Como conciliar a agenda ambiental e climática com distribuição de renda

Aqui e feito um alerta sobre uma questão contraditória, tensa entre nós mesmos que apostamos nas virtudes e possibilidades de construção democrática de um país de mais igualdade de direitos humanos e civis, com respeito a diversidade, de cuidado, convivência e compartilhamento, tanto de gente como da natureza. Há, sem dúvida, o mantra do desenvolvimento – como foi refletido em postagens anteriores – que contaminou e continua bloqueando muito do que e possível pensar sobre economia. E há o tabu de que a agenda ambiental e climática é coisa de quem não sofre as urgências do cotidiano: trabalho decente, transporte, renda, comida, casa, filhos, escola e saúde. Na verdade, quem ainda pensa assim, parece que não está vendo e sentindo o drama vivido por enormes contingentes de nossa população – especialmente dos mais pobres e vulneráveis, vivendo em periferias urbanas e rurais – com os eventos climáticos extremos que vem se tornando cotidianos em nosso país tropical. No caso do Brasil, a principal contribuição em emissões que causam mudança climática vem do agronegócio, sem dúvida um dos maiores produtores mundiais de grãos e carnes do mundo. No entanto, temos fome e miséria no Brasil! E apostar em nos tornarmos um pais com grande presença petrolífera é assumir mais responsabilidade pela mudança climática. É isto que queremos ou precisamos?

[i][i] Segundo Houaiss, trata-se de algo malfeito, com estrutura frágil e funcionamento precário.

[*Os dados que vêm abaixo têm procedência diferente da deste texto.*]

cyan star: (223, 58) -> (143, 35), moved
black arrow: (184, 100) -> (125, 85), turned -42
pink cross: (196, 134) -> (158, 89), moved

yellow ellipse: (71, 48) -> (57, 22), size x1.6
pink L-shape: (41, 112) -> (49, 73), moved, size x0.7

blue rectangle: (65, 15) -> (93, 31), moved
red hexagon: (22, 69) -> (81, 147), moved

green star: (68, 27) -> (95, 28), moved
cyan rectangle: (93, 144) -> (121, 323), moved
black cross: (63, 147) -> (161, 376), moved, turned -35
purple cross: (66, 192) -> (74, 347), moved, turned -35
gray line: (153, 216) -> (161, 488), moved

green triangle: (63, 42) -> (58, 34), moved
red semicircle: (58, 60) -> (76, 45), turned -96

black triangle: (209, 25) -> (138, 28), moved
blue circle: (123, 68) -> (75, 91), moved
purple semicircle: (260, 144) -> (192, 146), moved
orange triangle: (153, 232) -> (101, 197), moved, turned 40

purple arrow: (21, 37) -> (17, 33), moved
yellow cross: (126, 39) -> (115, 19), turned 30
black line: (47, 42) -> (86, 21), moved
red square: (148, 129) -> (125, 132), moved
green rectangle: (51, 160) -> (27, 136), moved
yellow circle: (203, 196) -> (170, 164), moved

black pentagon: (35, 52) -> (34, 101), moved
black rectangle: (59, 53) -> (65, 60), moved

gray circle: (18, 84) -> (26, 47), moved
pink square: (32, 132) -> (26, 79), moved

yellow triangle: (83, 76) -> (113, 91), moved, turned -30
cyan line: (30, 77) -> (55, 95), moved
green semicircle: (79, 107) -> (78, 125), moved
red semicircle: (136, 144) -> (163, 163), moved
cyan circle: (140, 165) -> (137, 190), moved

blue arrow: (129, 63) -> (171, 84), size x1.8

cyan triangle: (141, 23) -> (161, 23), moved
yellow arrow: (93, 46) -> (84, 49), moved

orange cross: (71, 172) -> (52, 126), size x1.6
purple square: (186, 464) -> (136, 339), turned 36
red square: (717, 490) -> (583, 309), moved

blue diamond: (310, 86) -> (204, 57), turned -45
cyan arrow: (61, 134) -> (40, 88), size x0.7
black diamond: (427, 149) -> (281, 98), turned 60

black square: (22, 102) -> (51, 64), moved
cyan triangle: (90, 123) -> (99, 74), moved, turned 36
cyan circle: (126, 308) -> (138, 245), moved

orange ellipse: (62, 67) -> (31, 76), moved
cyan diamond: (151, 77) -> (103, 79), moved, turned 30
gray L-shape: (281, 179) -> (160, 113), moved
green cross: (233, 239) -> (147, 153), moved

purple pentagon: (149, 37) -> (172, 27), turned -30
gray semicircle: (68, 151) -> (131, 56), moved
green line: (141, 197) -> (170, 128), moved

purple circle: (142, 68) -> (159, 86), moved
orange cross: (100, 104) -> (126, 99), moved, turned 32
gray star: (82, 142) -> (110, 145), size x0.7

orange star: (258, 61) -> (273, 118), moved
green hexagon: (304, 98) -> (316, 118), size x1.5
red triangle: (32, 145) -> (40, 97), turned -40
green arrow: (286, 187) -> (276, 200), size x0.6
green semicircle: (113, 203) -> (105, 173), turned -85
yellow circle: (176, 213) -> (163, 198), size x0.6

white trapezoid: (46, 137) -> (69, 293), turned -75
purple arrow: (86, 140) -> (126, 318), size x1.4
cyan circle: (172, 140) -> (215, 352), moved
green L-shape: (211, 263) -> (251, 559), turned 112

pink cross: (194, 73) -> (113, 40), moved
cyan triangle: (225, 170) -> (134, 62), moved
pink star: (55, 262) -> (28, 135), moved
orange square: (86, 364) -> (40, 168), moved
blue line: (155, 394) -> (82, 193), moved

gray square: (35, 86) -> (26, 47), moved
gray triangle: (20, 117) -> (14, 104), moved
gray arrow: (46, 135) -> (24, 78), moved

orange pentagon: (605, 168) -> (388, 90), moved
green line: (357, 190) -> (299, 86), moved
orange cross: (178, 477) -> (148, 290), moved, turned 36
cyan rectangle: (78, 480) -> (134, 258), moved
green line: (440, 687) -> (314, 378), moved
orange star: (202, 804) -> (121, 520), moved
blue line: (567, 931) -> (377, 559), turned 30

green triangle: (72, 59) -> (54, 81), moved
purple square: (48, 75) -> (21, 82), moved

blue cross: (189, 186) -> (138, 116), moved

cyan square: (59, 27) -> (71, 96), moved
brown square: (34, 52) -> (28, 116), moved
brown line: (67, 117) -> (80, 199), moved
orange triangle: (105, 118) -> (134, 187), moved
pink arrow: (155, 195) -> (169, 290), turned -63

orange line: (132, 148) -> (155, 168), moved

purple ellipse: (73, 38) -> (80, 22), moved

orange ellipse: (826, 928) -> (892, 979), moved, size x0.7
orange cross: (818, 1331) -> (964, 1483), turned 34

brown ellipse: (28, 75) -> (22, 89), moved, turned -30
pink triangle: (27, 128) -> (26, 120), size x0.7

*Cândido Grzybowski, foi um dos membros do comitê que iniciou o Fórum Social Mundial, em 2001, no Brasil. De 2002 a 2004, participou do Fórum de Diálogos de Cooperação Internacional, promovido pelo Ministério de Cooperação da França. Em 2005, participou do International Forum on Globalization (IFG), na Califórnia, Estados Unidos. Durante 20 anos, de 1987 a 2007, foi do Conselho Administrativo do Institute for Agriculture e Trade Policy (IATP). Atualmente, é associado à Fase, ao Instituto de Estudos Socio-economicos (Inesc), vice-presidente do Centro de Criação de Imagem Popular (Cecip) e membro do Grupo de Referência Global da organização internacional Pão para o Mundo. Desde XXXX, integra a Great Transition Iniciative.